Concours : A l’occasion de la sortie en salles, le 17 Avril 2019 du film de Rodrigo Sorogoyen, El Reino, gagnez votre place de cinéma, de cette plongée dans le royaume de la corruption politique.

SYNOPSIS, INFOS, BANDE-ANNONCE

Manuel López-Vidal est un homme politique influent dans sa région.
Alors qu’il doit entrer à la direction nationale de son parti, il se retrouve impliqué dans une affaire de corruption qui menace un de ses amis les plus proches.
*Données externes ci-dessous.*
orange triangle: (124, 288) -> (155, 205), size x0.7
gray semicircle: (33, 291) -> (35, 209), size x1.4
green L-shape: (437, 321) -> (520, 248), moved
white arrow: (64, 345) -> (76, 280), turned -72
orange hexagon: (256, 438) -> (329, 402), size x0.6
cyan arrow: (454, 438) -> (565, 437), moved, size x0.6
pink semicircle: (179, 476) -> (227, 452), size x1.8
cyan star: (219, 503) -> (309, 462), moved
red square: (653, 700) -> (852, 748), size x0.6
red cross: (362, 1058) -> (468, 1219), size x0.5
Pris au piège, il plonge dans un engrenage infernal.

Réalisateur : Rodrigo Sorogoyen
Scénario : Rodrigo Sorogoyen, Isabel Peña
Avec Antonio de la Torre, Monica Lopez, Nacho Fresneda
Direction artistique : Miguel Ángel Rebollo
Décors : Ana Muñiz
Costumes : Paola Torres
Photographie : Alejandro de Pablo
Montage : Alberto del Campo
Musique : Olivier Arson
Genres : Policier, Drame
Première sortie : 28 septembre 2018 (Espagne)
Distributeur : Le Pacte
Date de sortie : 17 avril 2019 (2h 11min)
Pays d’origine : Espagne
Le long métrage s’inspire de l’affaire Gürtel, vaste scandale de détournement de fonds publics et de pots-de-vin qui a éclaté en 2009.

Le cinéaste, Rodrigo Sorogoyen (Que Dios Nos Perdone) fait son grand retour avec le film, El Reino, un portrait dévastateur d’une classe politique sans scrupules.
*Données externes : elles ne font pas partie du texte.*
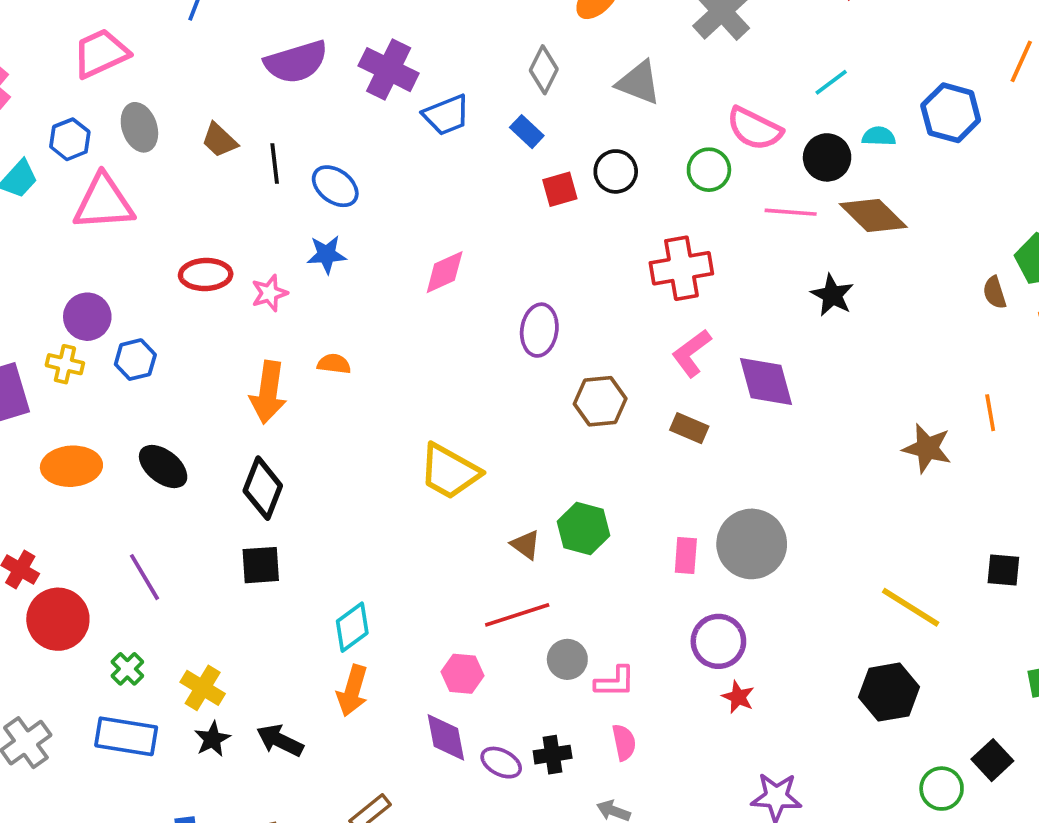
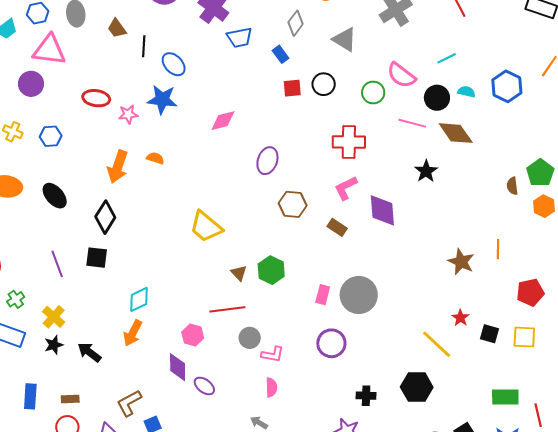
blue star: (327, 254) -> (162, 100), size x1.4
purple circle: (87, 317) -> (31, 84), moved
purple line: (144, 577) -> (57, 264), moved
red star: (738, 697) -> (460, 318), moved
black cross: (553, 755) -> (366, 396), moved

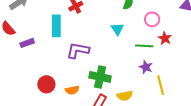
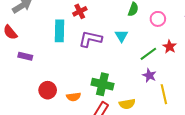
pink circle: (152, 19) -> (158, 19), moved
purple rectangle: (27, 43) -> (25, 56), moved, turned 32
green line: (144, 46) -> (148, 54), turned -42
purple L-shape: (78, 50) -> (90, 39), moved

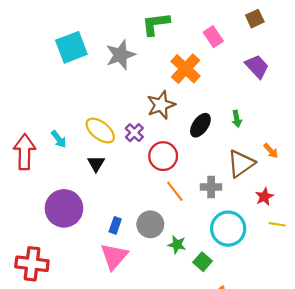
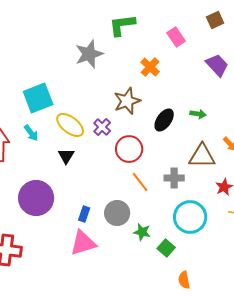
cyan square: (71, 47) -> (38, 98), moved
orange cross: (186, 69) -> (150, 67), size x0.7
green arrow: (237, 119) -> (198, 114), turned -70
brown triangle: (241, 164) -> (202, 156), turned 36
pink triangle: (114, 256) -> (83, 243), turned 32

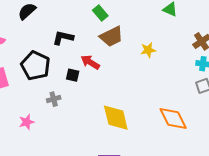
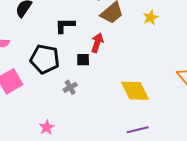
red arrow: (90, 62) -> (97, 43), turned 90
pink star: (27, 122) -> (47, 127), moved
Récompenses 7 prix et 3 nominations
Goya 2019 :
Prix Goya du meilleur réalisateur pour Rodrigo Sorogoyen.
Prix Goya du meilleur acteur pour Antonio de la Torre.
Prix Goya du meilleur acteur dans un second rôle pour Luis Zahera.
Prix Goya du meilleur scénario original pour Rodrigo Sorogoyen.
Prix Goya du meilleur montage pour Alberto del Campo.
Prix Goya du meilleur son pour Roberto Fernández et Alfonso Raposo.
Prix Goya de la meilleure musique originale pour Olivier Arson, le compositeur à travaillé avec le réalisateur Rodrigo Sorogoyen en 2016, sur le long métrage Que Dios nos perdone puis l’année suivante sur le Court Madre.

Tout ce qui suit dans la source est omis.